(Data supplied begins)

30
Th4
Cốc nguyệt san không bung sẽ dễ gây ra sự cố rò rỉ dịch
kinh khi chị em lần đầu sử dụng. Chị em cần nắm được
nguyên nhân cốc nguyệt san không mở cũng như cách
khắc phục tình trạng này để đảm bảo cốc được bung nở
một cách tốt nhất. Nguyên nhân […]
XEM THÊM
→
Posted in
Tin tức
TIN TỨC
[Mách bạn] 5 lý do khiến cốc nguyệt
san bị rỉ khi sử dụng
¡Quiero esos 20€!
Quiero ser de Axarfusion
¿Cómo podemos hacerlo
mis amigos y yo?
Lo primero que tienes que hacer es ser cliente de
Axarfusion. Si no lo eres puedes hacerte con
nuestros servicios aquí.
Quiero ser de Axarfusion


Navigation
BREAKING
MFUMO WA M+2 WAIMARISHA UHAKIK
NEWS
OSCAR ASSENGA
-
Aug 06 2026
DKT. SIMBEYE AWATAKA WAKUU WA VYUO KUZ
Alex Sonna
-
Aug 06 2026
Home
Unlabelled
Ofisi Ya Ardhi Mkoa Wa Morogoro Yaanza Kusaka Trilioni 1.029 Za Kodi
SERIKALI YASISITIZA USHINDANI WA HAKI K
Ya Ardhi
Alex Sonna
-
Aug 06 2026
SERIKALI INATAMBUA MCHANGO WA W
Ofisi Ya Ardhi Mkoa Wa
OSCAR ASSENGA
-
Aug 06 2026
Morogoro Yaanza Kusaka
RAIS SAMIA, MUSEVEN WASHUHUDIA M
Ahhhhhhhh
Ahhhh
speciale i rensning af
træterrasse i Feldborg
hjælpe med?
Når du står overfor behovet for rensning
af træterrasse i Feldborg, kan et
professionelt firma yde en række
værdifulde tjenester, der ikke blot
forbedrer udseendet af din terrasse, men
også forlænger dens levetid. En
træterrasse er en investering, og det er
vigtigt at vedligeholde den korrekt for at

(Data supplied ends)

• **Task to complete**
What is needed is a verbatim copy of the data, complete from first line to last.

• **Exercise response**
30
Th4
Cốc nguyệt san không bung sẽ dễ gây ra sự cố rò rỉ dịch
kinh khi chị em lần đầu sử dụng. Chị em cần nắm được
nguyên nhân cốc nguyệt san không mở cũng như cách
khắc phục tình trạng này để đảm bảo cốc được bung nở
một cách tốt nhất. Nguyên nhân […]
XEM THÊM
→
Posted in
Tin tức
TIN TỨC
[Mách bạn] 5 lý do khiến cốc nguyệt
san bị rỉ khi sử dụng
¡Quiero esos 20€!
Quiero ser de Axarfusion
¿Cómo podemos hacerlo
mis amigos y yo?
Lo primero que tienes que hacer es ser cliente de
Axarfusion. Si no lo eres puedes hacerte con
nuestros servicios aquí.
Quiero ser de Axarfusion


Navigation
BREAKING
MFUMO WA M+2 WAIMARISHA UHAKIK
NEWS
OSCAR ASSENGA
-
Aug 06 2026
DKT. SIMBEYE AWATAKA WAKUU WA VYUO KUZ
Alex Sonna
-
Aug 06 2026
Home
Unlabelled
Ofisi Ya Ardhi Mkoa Wa Morogoro Yaanza Kusaka Trilioni 1.029 Za Kodi
SERIKALI YASISITIZA USHINDANI WA HAKI K
Ya Ardhi
Alex Sonna
-
Aug 06 2026
SERIKALI INATAMBUA MCHANGO WA W
Ofisi Ya Ardhi Mkoa Wa
OSCAR ASSENGA
-
Aug 06 2026
Morogoro Yaanza Kusaka
RAIS SAMIA, MUSEVEN WASHUHUDIA M
Ahhhhhhhh
Ahhhh
speciale i rensning af
træterrasse i Feldborg
hjælpe med?
Når du står overfor behovet for rensning
af træterrasse i Feldborg, kan et
professionelt firma yde en række
værdifulde tjenester, der ikke blot
forbedrer udseendet af din terrasse, men
også forlænger dens levetid. En
træterrasse er en investering, og det er
vigtigt at vedligeholde den korrekt for at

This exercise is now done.